Muhammad Qodari, Direktur Eksekutif Indo Barometer, melansir pernyataan menarik. Dengan mimik serius, ia tawarkan solusi agar masyarakat Indonesia tidak terbelah. Caranya mudah. Ya, cukup dengan "menikahkan" Jokowi-Prabowo pada Pilpres 2024.
Pernyataan Qodari jelas beralasan. Polarisasi masyarakat gara-gara Pilpres 2019 masih berasa. Efek cebong dan kampret masih bersisa. Masyarakat Indonesia terbagi tiga: blok Jokowi, blok Prabowo, dan nonblok. Prabowo masuk kabinet pun tidak merekatkan kerenggangan.
Belakangan polarisasi kian parah. Beberapa kalangan yang semula membela Prabowo kini beralih kepada Anies Baswedan. Anies digadang-gadang menjadi simbol perlawanan. Muncul lagi istilah baru yang masih dipungut dari dunia fauna: cebong dan kadrun.
Barangkali dari sanalah kekhawatiran Qodari bermula. Pengamat politik itu tidak ingin lagi bangsa ini terbelah. Namun, menduetkan Jokowi dan Prabowo bukanlah perkara mudah. Aturan mau tak mau harus diubah. Jika harus begitu, UUD 1945 mesti diamendemen lagi.
Akan tetapi, ada saran lain yang patut diperhitungkan. Pengamat politik yang mangkal di Gang Sapi, Felix Tani, menawarkan solusi berbeda. UUD 1945 tidak perlu diubah. Biarkan ketentuan presiden dan wakil presiden tetap begitu. Ya, tetap dua periode.
Agar Jokowi bisa menjadi presiden lagi, kata Engkong Felix, Jokowi bisa "dikawinkan" lagi dengan wakilnya sekarang. Cuma komposisi berubah. Ma'ruf Amin jadi capres, Jokowi jadi cawapres. Jika mereka terpilih, ada peluang Jokowi jadi presiden lagi.
Sekilas terlihat saran itu moncer. Tunggu dulu. Andaikata terpilih, Ma'ruf Amin mesti berhalangan tetap baru bisa digantikan posisinya sebagai presiden. Bisa juga karena mangkat di tengah masa jabatan. Di situ tampak alangkah kebangetannya Engkong Felix. Tahu maksud saya, kan?

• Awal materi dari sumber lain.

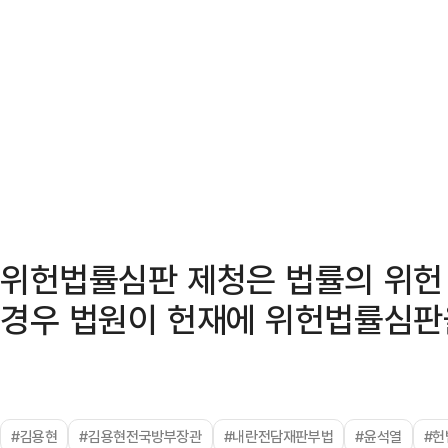
위헌법률심판 제청은 법률의 위헌
경우 법원이 헌재에 위헌법률심판
#김용현
#김용현전국방부장관
#내란전담재판부법
#윤석열
#헌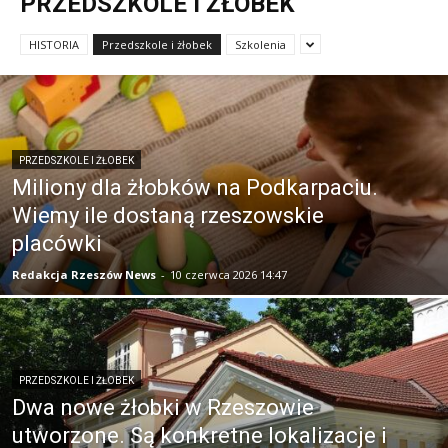
PRZEDSZKOLE I ŻŁOBEK
HISTORIA
Przedszkole i żłobek
Szkolenia
PRZEDSZKOLE I ŻŁOBEK
Miliony dla żłobków na Podkarpaciu.
Wiemy ile dostaną rzeszowskie
placówki
Redakcja Rzeszów News
-
10 czerwca 2026 14:47
PRZEDSZKOLE I ŻŁOBEK
Dwa nowe żłobki w Rzeszowie
utworzone. Są konkretne lokalizacje i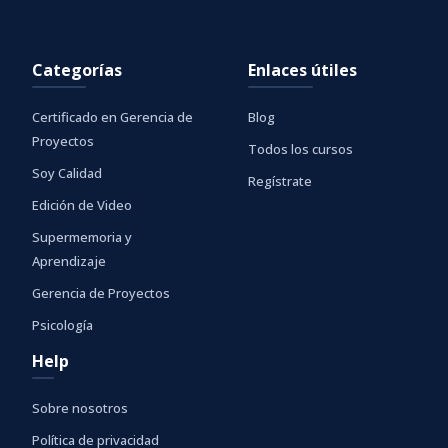
Categorías
Enlaces útiles
Certificado en Gerencia de
Blog
Proyectos
Todos los cursos
Soy Calidad
Regístrate
Edición de Video
Supermemoria y
Aprendizaje
Gerencia de Proyectos
Psicología
Help
Sobre nosotros
Política de privacidad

Selain itu, duet Ma'ruf Amin-Jokowi kemungkinan sukar menang apabila Anies menemukan jodoh yang pas. Misalnya Susi Pudjiastuti atau Ridwan Kamil. Bisa juga menculik Ganjar Pranowo dari kandang banteng moncong putih. Asal jangan Fachri Hamzah, napasnya habis di PKS.

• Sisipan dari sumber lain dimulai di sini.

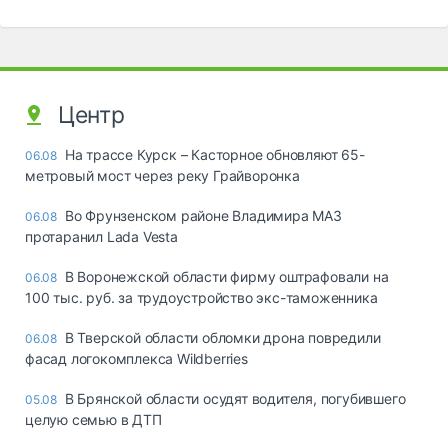
Центр
На трассе Курск – Касторное обновляют 65-
06.08
метровый мост через реку Грайворонка
Во Фрунзенском районе Владимира МАЗ
06.08
протаранил Lada Vesta
В Воронежской области фирму оштрафовали на
06.08
100 тыс. руб. за трудоустройство экс-таможенника
В Тверской области обломки дрона повредили
06.08
фасад логокомплекса Wildberries
В Брянской области осудят водителя, погубившего
05.08
целую семью в ДТП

Dengan demikian, mesti ada cara lain yang lebih tokcer. Bersandar pada kesulitan memenuhi asa Qodari, sekaligus mengakomodasi aspirasi nyeleneh Engkog Felix, saya menawarkan duet apik. Prabowo capres, Jokowi cawapres. Itu duet yang bakal sukar ditundukkan lawan.
Pengalaman menang dua kali sekaligus memimpin negara dua kali merupakan bekal terbaik bagi Jokowi untuk menjadi wapres. Sekaligus, pecah rekor. Untuk pertama kali dalam sejarah nusantara, mantan presiden menjadi wakil presiden. Ini masih dalam konteks berandai-andai.
Pihak oposan yang selama ini ingin mengalahkan petahana perlu memalingkan wajah. Lupakan Prabowo. Cari sosok lain yang layak ditandingkan dengan Prabowo-Jokowi. Untuk sosok capres, posisi Anies jelas terdepan. Dari rekam jejak, Anies punya plus-minus melawan Prabowo.
Anies pernah mencicipi kursi menteri di kabinet Jokowi. Prabowo masih anteng sebagai menteri. Anies punya pengalaman menang di kontestasi politik, memenangi pilgub di Jakarta. Prabowo belum pernah merayakan kemenangan. Menjadi cawapres keok, menjadi capres kalah.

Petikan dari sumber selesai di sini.